Julie ne contribua pas médiocrement à cette transformation poétique, conçue et opérée sous ses auspices; à la protection qu'accordait madame de Rambouillet aux littérateurs en renom, elle ajouta les charmes de sa pétulante conversation et de son vivace entrain, et fut surtout, par sa seule présence, la reine des madrigaux, le bon génie inspirateur, la vivante idole, et comme le palpable idéal des poëtes qui l'entouraient[ [2].
Autour de cette déité se forma une cour brillante et courtisanesque, nourrie de l'Astrée et des pastorales à la mode, esprits délicats, talents gradués, génies naissants, qui tous se hasardaient avec savoir sur les gracieux confins du Païs de Tendre[ [3], en se proclamant heureux de se mourir pour la dame de leurs pensées et de payer la dîme à sa beauté.
Dans ce temple du beau parler, la recherche était de bon goût, le vulgaire à l'index, et tous les efforts incombaient à proscrire le malsonnant, à chasser le banal, et à revêtir d'honnêtes circonlocutions la brutalité de certains mots, trop court vêtus jusqu'alors.
Il fallait être passé maître dans l'art du bien dire, et superbement connaître tout le bel air des choses, pour posséder ses grandes et petites entrées dans cette immortelle réunion; un novice eût-il laissé échapper une expression triviale, une tournure de phrase basse ou grossière, qu'aussitôt environné de mignonnes toux sèches, de cris étouffés, et du mouvement accéléré des zéphirs[ [4], il fût resté pétrifié devant les visages froidement dédaigneux et l'attitude visiblement outragée de la noble assemblée.

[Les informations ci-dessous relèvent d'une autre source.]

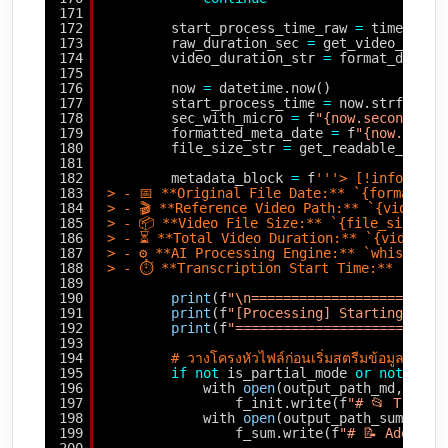
171
172
start_process_time_raw 
=
time.time
173
raw_duration_sec 
=
get_video_durat
174
video_duration_str 
=
format_durati
175
176
now 
=
datetime.now()
177
start_process_time 
=
now.strftime(
178
sec_with_micro 
=
f
"{now.second}.{n
179
formatted_meta_date 
=
f
"{now.strft
180
file_size_str 
=
get_readable_file_
181
182
metadata_block 
=
f
'''> [!info] **
183
> - 📅 **Original File Date:** `{formatted
184
> - 🎬 **Reference Video Path:** `{video_pa
185
> - 📦 **Video File Size:** `{file_size_st
186
> - ⏳ **Total Video Duration:** `{video_du
187
> - ⚙️ **AI Processing Engine:** `whisper.c
188
> - ⏱️ **Transcription Start Time:** `{sta
189
190
print
(f
"\n========================
191
print
(f
"[Processing] Starting exec
192
print
(f
"==========================
193
194
# วางโครงหัวไฟล์ก่อนเริ่มสตรีมข้อมูล
195
if
not
is_partial_mode 
or
not
outp
196
with 
open
(output_path_md, 
"w"
,
197
f_init.write(f
"# 📂 Transc
198
with 
open
(output_path_summarie
199
f_sum.write(f
"# 📝 Additio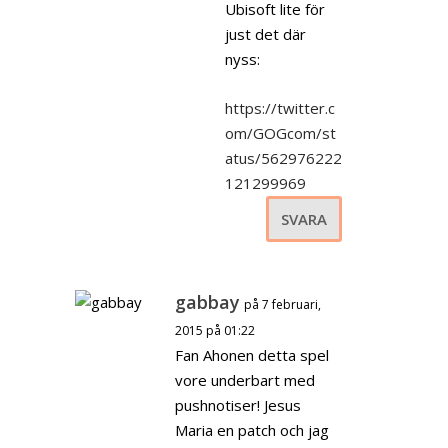
Ubisoft lite för
just det där
nyss:
https://twitter.c
om/GOGcom/st
atus/562976222
121299969
SVARA
gabbay
på 7 februari,
2015 på 01:22
Fan Ahonen detta spel
vore underbart med
pushnotiser! Jesus
Maria en patch och jag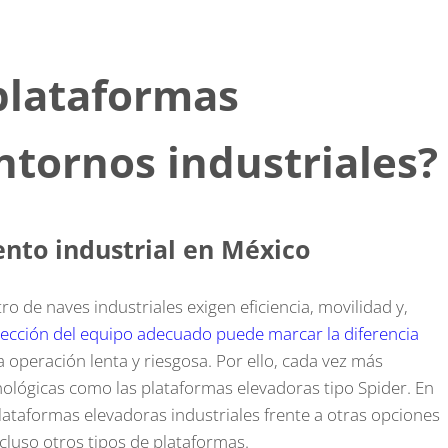
 plataformas
ntornos industriales?
nto industrial en México
 de naves industriales exigen eficiencia, movilidad y,
elección del equipo adecuado puede marcar la diferencia
 operación lenta y riesgosa. Por ello, cada vez más
lógicas como las plataformas elevadoras tipo Spider. En
plataformas elevadoras industriales frente a otras opciones
cluso otros tipos de plataformas.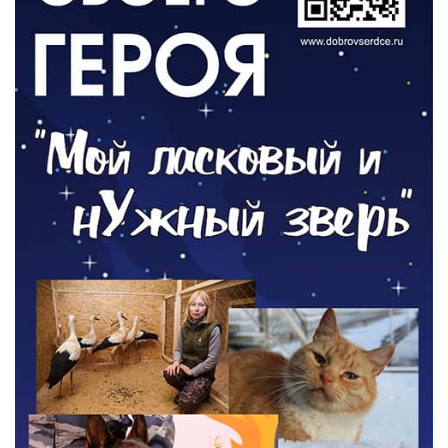
Борьба с борщевиком продолжается
04.08.2026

Aussi, quel langage chastement imagé il se parlait dans ce sanctuaire d'euphonie et de pudeur! Que d'audacieux néologismes, que d'habiles périphrases, que de brillantes et solides épithètes qui vinrent enrichir notre langue pour demeurer aujourd'hui parmi nous, et sans qu'on y songe, de l'emploi le plus familier!
C'est sur cette société d'élus, où sa spirituelle beauté s'épanouissait, que l'illustre Julie régnait sans égale. Elle était l'arbitre souverain des belles choses, le point de mire des saillies vives et élégantes. Toutes les fusées d'esprit étaient tirées en son honneur, et une œuvre badine ou sérieuse n'aurait pu se passer de son assentiment.